Suzuki G, Sawa H, Kobayashi Y, Nakata Y, Nakagawa K i, Uzawa A, Sakiyama H, Kakinuma S, Iwabuchi K, Nagashima K
Divisions of Radiation, The Fifth Research Group, National Institute of Radiological Sciences, Chiba, Japan.
J Immunol. 1999 May 15;162(10):5981-5.
We investigated a role of chemokines in thymocyte trafficking. Genes encoding stromal cell-derived factor-1 and its receptor CXCR4 were detected in the cortex by in situ hybridization. Early immigrant cells did not express CXCR4, whereas their descendant CD44+CD25+CD4-CD8- cells did. CXCR4 expression was down-modulated when CD4+CD8+ double-positive cells became CD4+CD8- or CD4-CD8+ single-positive (SP) cells. Positively selected CD69+CD3intermediate cells gained CCR4, of which ligand, thymus activation-regulated chemokine, was expressed in the medulla. At the next developmental stage, CD69-CD3high cells lost CCR4 but gained CCR7. These results suggest that thymocytes use different chemokines along with their development. Blockade of chemokine receptor-mediated signaling by pertussis toxin perturbed the normal distribution of SP cells and resulted in the accumulation of SP cells in the cortex. Thus, a pertussis toxin-sensitive event controls the trafficking of SP cells across the corticomedullary junction.

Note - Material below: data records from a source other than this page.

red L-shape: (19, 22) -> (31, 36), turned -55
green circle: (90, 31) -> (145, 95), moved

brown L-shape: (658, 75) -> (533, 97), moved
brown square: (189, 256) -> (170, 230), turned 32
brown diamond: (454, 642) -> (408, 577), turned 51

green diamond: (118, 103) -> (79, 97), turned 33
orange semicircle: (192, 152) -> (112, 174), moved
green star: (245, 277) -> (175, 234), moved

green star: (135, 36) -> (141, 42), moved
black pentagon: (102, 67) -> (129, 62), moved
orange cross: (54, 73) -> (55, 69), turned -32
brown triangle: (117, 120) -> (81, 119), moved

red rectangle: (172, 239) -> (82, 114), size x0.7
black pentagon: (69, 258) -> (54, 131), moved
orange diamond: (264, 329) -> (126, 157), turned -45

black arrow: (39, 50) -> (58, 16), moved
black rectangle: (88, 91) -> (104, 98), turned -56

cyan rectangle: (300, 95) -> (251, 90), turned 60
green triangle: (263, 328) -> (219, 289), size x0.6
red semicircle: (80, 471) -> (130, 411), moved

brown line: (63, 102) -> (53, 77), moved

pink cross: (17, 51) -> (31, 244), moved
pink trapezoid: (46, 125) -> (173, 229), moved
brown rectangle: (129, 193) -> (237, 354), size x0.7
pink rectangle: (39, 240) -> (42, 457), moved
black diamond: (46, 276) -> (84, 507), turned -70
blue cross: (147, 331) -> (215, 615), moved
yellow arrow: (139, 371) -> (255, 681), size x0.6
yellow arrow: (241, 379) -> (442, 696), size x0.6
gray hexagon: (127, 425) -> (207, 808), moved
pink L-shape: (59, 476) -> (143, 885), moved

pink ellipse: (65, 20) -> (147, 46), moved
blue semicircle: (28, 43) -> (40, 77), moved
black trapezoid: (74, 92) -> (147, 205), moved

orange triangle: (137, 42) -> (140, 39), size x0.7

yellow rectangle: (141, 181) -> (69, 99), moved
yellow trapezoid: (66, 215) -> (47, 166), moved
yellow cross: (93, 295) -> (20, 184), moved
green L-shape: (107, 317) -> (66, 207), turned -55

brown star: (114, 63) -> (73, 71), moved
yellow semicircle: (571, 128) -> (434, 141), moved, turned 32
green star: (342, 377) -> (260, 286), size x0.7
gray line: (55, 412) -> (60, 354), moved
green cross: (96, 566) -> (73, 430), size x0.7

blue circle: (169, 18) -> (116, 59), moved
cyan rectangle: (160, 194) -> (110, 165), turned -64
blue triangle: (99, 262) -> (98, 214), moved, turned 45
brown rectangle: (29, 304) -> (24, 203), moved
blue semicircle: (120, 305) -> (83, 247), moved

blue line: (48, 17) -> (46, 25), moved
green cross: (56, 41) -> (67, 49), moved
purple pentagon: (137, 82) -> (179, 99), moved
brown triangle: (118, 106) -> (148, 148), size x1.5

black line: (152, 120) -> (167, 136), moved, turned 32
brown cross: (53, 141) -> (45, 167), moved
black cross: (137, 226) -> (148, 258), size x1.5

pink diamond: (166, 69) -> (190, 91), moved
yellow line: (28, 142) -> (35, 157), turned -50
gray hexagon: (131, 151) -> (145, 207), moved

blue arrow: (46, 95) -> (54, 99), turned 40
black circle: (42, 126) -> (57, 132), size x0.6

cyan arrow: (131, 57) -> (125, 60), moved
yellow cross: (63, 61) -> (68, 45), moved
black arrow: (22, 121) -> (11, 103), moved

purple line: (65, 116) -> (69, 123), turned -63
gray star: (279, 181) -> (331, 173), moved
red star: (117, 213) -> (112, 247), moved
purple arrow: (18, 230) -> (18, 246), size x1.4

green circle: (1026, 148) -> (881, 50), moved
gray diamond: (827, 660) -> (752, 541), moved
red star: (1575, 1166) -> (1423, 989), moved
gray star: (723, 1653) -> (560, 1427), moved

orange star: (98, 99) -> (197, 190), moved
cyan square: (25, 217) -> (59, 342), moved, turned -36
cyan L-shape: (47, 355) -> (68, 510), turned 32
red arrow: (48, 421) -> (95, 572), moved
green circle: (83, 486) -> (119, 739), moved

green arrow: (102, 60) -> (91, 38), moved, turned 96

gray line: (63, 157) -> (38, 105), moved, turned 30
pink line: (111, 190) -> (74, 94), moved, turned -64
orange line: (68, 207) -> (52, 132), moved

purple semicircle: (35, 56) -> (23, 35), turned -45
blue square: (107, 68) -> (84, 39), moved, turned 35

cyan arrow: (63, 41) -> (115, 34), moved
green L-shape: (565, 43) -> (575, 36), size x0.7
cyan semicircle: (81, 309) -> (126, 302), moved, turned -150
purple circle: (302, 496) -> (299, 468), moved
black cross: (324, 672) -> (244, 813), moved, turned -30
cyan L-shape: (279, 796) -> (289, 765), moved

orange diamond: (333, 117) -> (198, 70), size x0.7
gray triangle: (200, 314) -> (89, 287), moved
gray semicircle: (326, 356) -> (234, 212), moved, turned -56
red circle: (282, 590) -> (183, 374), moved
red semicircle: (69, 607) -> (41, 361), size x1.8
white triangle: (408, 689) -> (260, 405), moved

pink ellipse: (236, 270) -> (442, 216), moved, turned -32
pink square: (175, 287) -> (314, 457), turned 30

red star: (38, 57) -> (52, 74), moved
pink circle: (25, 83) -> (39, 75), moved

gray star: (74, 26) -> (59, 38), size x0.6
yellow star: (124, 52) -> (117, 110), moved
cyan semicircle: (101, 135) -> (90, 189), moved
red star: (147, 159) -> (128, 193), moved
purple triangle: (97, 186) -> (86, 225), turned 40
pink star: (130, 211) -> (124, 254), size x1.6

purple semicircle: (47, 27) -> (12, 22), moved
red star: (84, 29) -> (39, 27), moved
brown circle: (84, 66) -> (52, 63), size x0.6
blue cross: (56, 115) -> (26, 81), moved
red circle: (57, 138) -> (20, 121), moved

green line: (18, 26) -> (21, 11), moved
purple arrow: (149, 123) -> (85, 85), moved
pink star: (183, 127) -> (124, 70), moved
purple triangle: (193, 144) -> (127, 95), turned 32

我们研究了趋化因子在胸腺细胞迁移中的作用。通过原位杂交在皮质中检测到编码基质细胞衍生因子-1及其受体CXCR4的基因。早期迁入细胞不表达CXCR4,而其后代CD44+CD25+CD4-CD8-细胞则表达。当CD4+CD8+双阳性细胞变为CD4+CD8-或CD4-CD8+单阳性(SP)细胞时,CXCR4表达下调。阳性选择的CD69+CD3中等细胞获得CCR4,其配体胸腺激活调节趋化因子在髓质中表达。在下一个发育阶段,CD69-CD3高细胞失去CCR4但获得CCR7。这些结果表明胸腺细胞在发育过程中使用不同的趋化因子。百日咳毒素对趋化因子受体介导的信号传导的阻断扰乱了SP细胞的正常分布,并导致SP细胞在皮质中积累。因此,百日咳毒素敏感事件控制SP细胞穿过皮质髓质交界处的迁移。